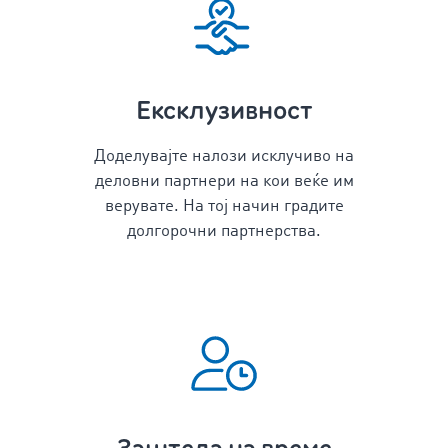
Ексклузивност
Доделувајте налози исклучиво на
деловни партнери на кои веќе им
верувате. На тој начин градите
долгорочни партнерства.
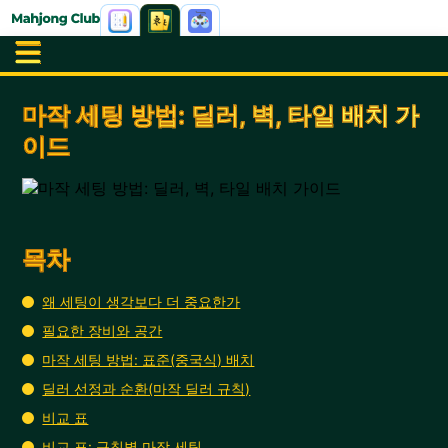
마작 세팅 방법: 딜러, 벽, 타일 배치 가
이드
목차
왜 세팅이 생각보다 더 중요한가
필요한 장비와 공간
마작 세팅 방법: 표준(중국식) 배치
딜러 선정과 순환(마작 딜러 규칙)
비교 표
비교 표: 규칙별 마작 세팅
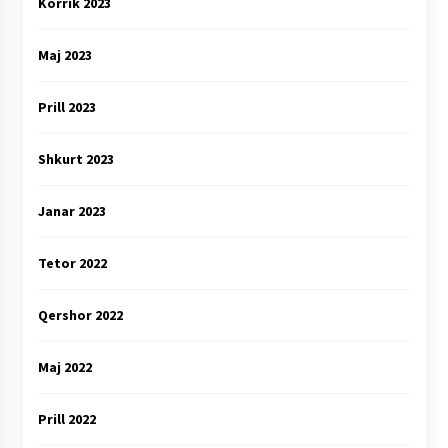
Korrik 2023
Maj 2023
Prill 2023
Shkurt 2023
Janar 2023
Tetor 2022
Qershor 2022
Maj 2022
Prill 2022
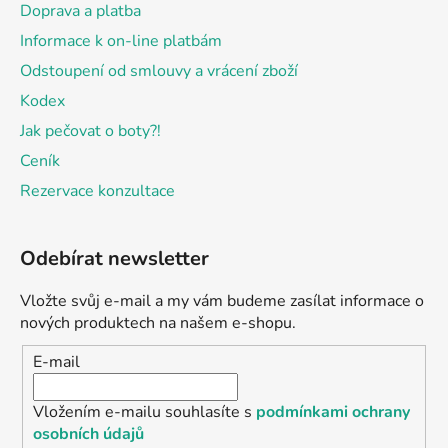
Doprava a platba
Informace k on-line platbám
Odstoupení od smlouvy a vrácení zboží
Kodex
Jak pečovat o boty?!
Ceník
Rezervace konzultace
Odebírat newsletter
Vložte svůj e-mail a my vám budeme zasílat informace o
nových produktech na našem e-shopu.
E-mail
Vložením e-mailu souhlasíte s
podmínkami ochrany
osobních údajů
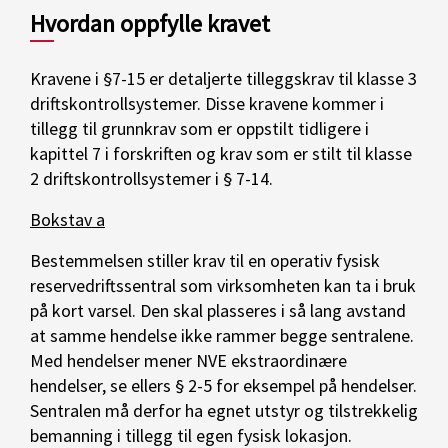
Hvordan oppfylle kravet
Kravene i §7-15 er detaljerte tilleggskrav til klasse 3
driftskontrollsystemer. Disse kravene kommer i
tillegg til grunnkrav som er oppstilt tidligere i
kapittel 7 i forskriften og krav som er stilt til klasse
2 driftskontrollsystemer i § 7-14.
Bokstav a
Bestemmelsen stiller krav til en operativ fysisk
reservedriftssentral som virksomheten kan ta i bruk
på kort varsel. Den skal plasseres i så lang avstand
at samme hendelse ikke rammer begge sentralene.
Med hendelser mener NVE ekstraordinære
hendelser, se ellers § 2-5 for eksempel på hendelser.
Sentralen må derfor ha egnet utstyr og tilstrekkelig
bemanning i tillegg til egen fysisk lokasjon.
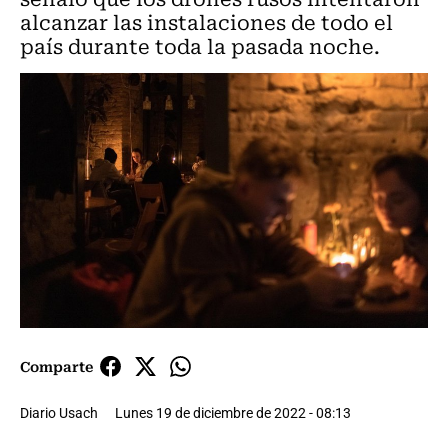
alcanzar las instalaciones de todo el
país durante toda la pasada noche.
Comparte
Diario Usach
Lunes 19 de diciembre de 2022 - 08:13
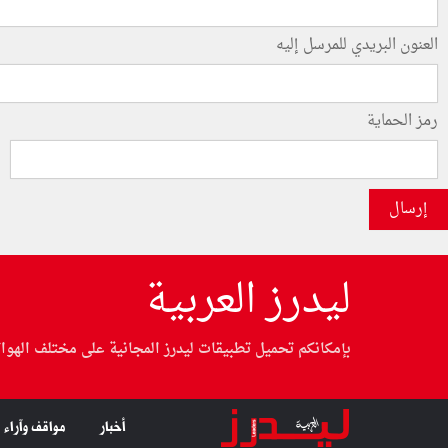
العنون البريدي للمرسل إليه
رمز الحماية
إرسال
ليدرز العربية
بإمكانكم تحميل تطبيقات ليدرز المجانية على مختلف الهوا
أخبار
مواقف وآراء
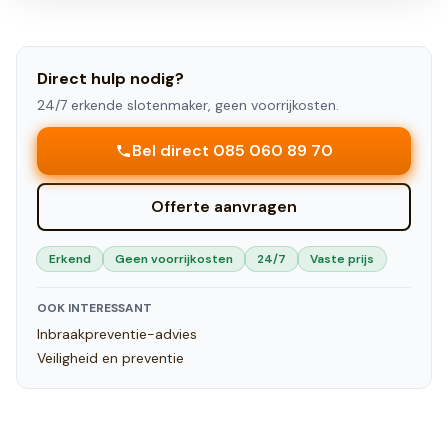
Direct hulp nodig?
24/7 erkende slotenmaker, geen voorrijkosten.
Bel direct 085 060 89 70
Offerte aanvragen
Erkend
Geen voorrijkosten
24/7
Vaste prijs
OOK INTERESSANT
Inbraakpreventie-advies
Veiligheid en preventie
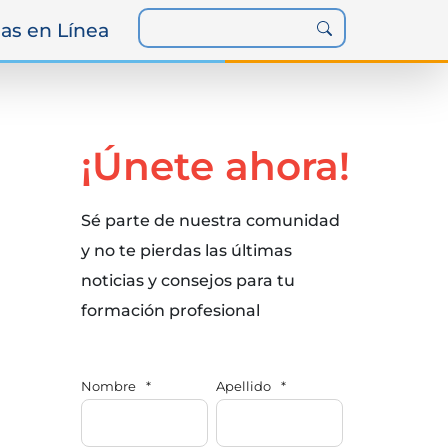
as en Línea
¡Únete ahora!
Sé parte de nuestra comunidad
y no te pierdas las últimas
noticias y consejos para tu
formación profesional
Nombre
*
Apellido
*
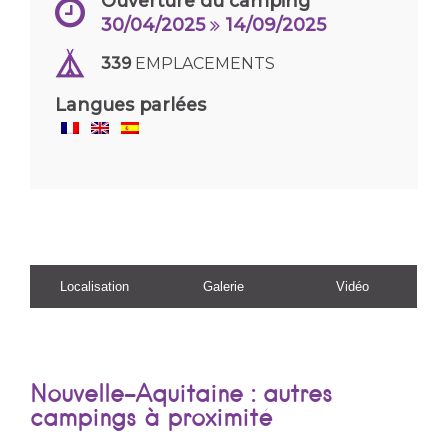
Ouverture du camping
30/04/2025
14/09/2025
339
EMPLACEMENTS
Langues parlées
Localisation
Galerie
Vidéo
Nouvelle-Aquitaine : autres
campings à proximité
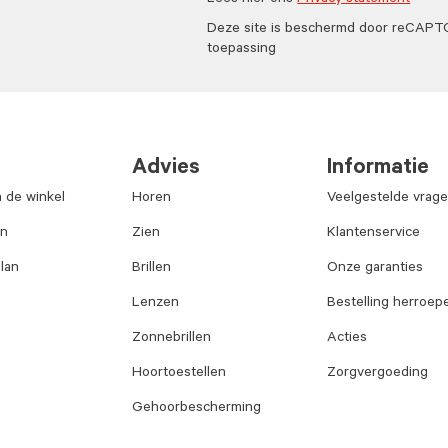
Lees hier ons
Privacy statement
Deze site is beschermd door reCAP
toepassing
Advies
Informatie
n de winkel
Horen
Veelgestelde vrag
an
Zien
Klantenservice
lan
Brillen
Onze garanties
Lenzen
Bestelling herroep
Zonnebrillen
Acties
Hoortoestellen
Zorgvergoeding
Gehoorbescherming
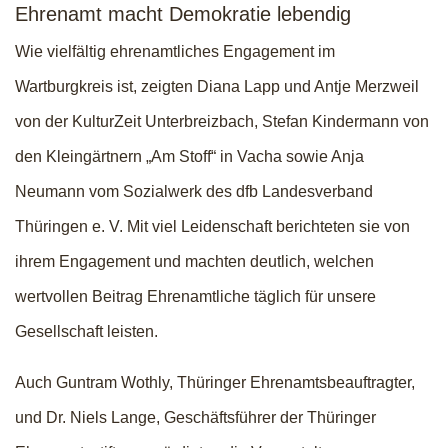
Ehrenamt macht Demokratie lebendig
Wie vielfältig ehrenamtliches Engagement im
Wartburgkreis ist, zeigten Diana Lapp und Antje Merzweil
von der KulturZeit Unterbreizbach, Stefan Kindermann von
den Kleingärtnern „Am Stoff“ in Vacha sowie Anja
Neumann vom Sozialwerk des dfb Landesverband
Thüringen e. V. Mit viel Leidenschaft berichteten sie von
ihrem Engagement und machten deutlich, welchen
wertvollen Beitrag Ehrenamtliche täglich für unsere
Gesellschaft leisten.
Auch Guntram Wothly, Thüringer Ehrenamtsbeauftragter,
und Dr. Niels Lange, Geschäftsführer der Thüringer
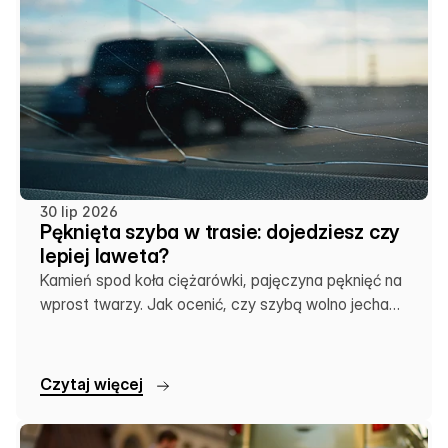
30 lip 2026
Pęknięta szyba w trasie: dojedziesz czy
lepiej laweta?
Kamień spod koła ciężarówki, pajęczyna pęknięć na
wprost twarzy. Jak ocenić, czy szybą wolno jechać
dalej, czy zostawić auto na lawecie.
C
z
y
t
a
j
w
i
ę
c
e
j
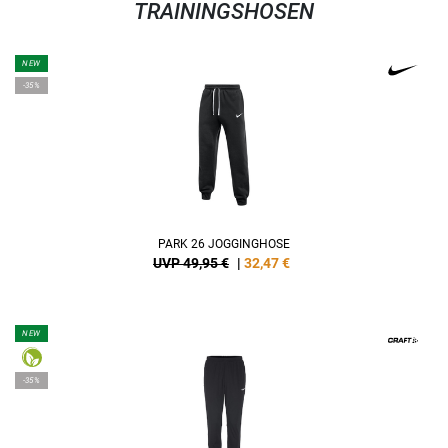
TRAININGSHOSEN
NEW
-35%
PARK 26 JOGGINGHOSE
UVP 49,95 €
|
32,47
€
NEW
-35%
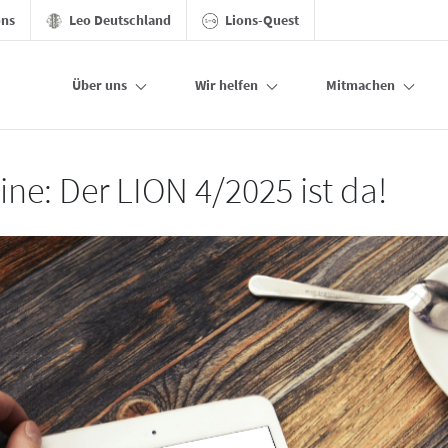
ons
Leo Deutschland
Lions-Quest
Über uns
Wir helfen
Mitmachen
ine: Der LION 4/2025 ist da!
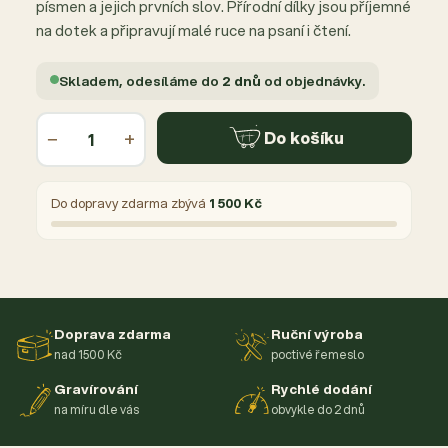
písmen a jejich prvních slov. Přírodní dílky jsou příjemné
na dotek a připravují malé ruce na psaní i čtení.
Skladem, odesíláme do
2 dnů
od objednávky.
−
+
Do košíku
Do dopravy zdarma zbývá
1 500 Kč
Doprava zdarma
Ruční výroba
nad 1500 Kč
poctivé řemeslo
Gravírování
Rychlé dodání
na míru dle vás
obvykle do 2 dnů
____
» PROBLEM TO SOLVE: Look through the entries above and report each line where the string "voorrijkosten" occurs.

» TASK SOLUTION:
24/7 erkende slotenmaker, geen voorrijkosten.
Geen voorrijkosten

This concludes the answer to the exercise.